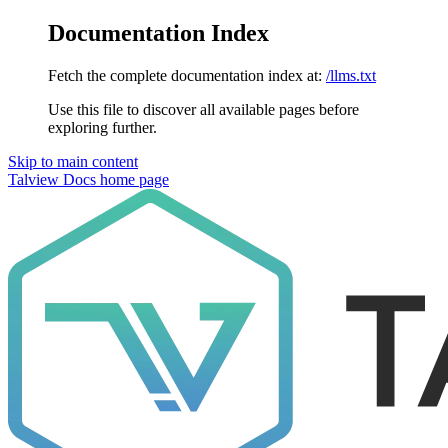
Documentation Index
Fetch the complete documentation index at:
/llms.txt
Use this file to discover all available pages before
exploring further.
Skip to main content
Talview Docs
home page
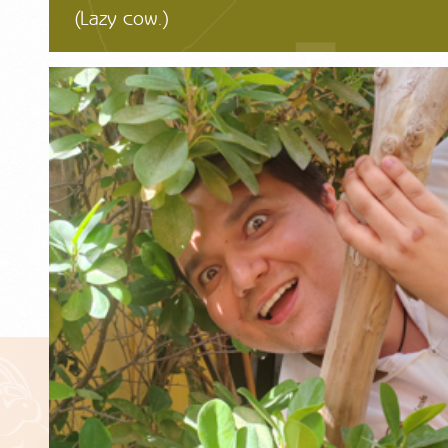
(Lazy cow.)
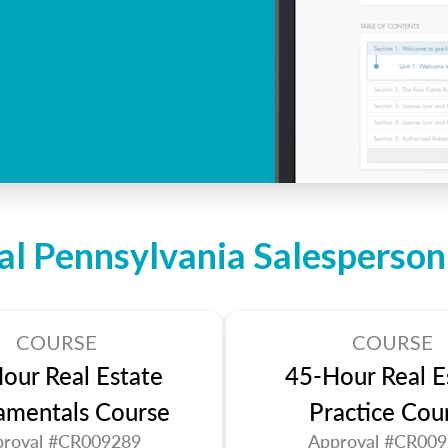
al Pennsylvania Salesperso
COURSE
COURSE
our Real Estate
45-Hour Real E
amentals Course
Practice Cou
roval #CR009289
Approval #CR00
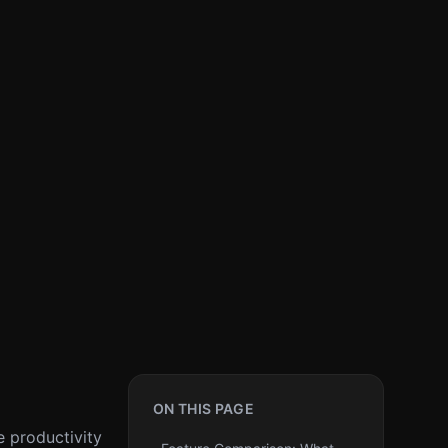
ON THIS PAGE
e productivity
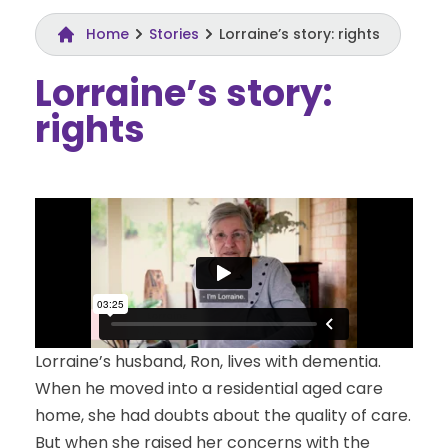
Home
Stories
Lorraine’s story: rights
Lorraine’s story:
rights
Lorraine’s husband, Ron, lives with dementia.
When he moved into a residential aged care
home, she had doubts about the quality of care.
But when she raised her concerns with the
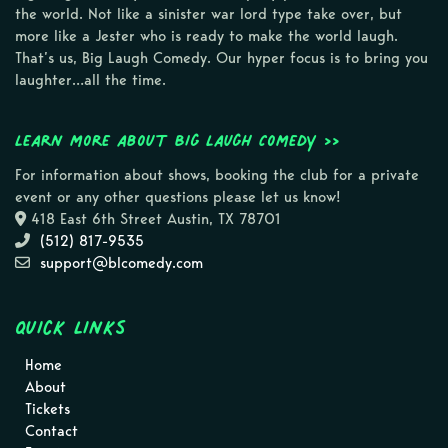
the world. Not like a sinister war lord type take over, but
more like a Jester who is ready to make the world laugh.
That’s us, Big Laugh Comedy. Our hyper focus is to bring you
laughter…all the time.
Learn more about Big Laugh Comedy >>
For information about shows, booking the club for a private
event or any other questions please let us know!
418 East 6th Street Austin, TX 78701
(512) 817-9535
support@blcomedy.com
Quick Links
Home
About
Tickets
Contact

**What you will do:** Take the lines above from the top of the records through the one with "Learn more about Big Laugh Comedy >>" and repeat them exactly, without any pictures.

**Solution to this exercise:**
Documentation Index
Fetch the complete documentation index at:
/llms.txt
Use this file to discover all available pages before
exploring further.
Skip to main content
Talview Docs
home page
(Lazy cow.)
al Pennsylvania Salesperso
COURSE
COURSE
our Real Estate
45-Hour Real E
amentals Course
Practice Cou
roval #CR009289
Approval #CR00
ON THIS PAGE
e productivity
Home
Stories
Lorraine’s story: rights
Lorraine’s story:
rights
Lorraine’s husband, Ron, lives with dementia.
When he moved into a residential aged care
home, she had doubts about the quality of care.
But when she raised her concerns with the
the world. Not like a sinister war lord type take over, but
more like a Jester who is ready to make the world laugh.
That’s us, Big Laugh Comedy. Our hyper focus is to bring you
laughter…all the time.
Learn more about Big Laugh Comedy >>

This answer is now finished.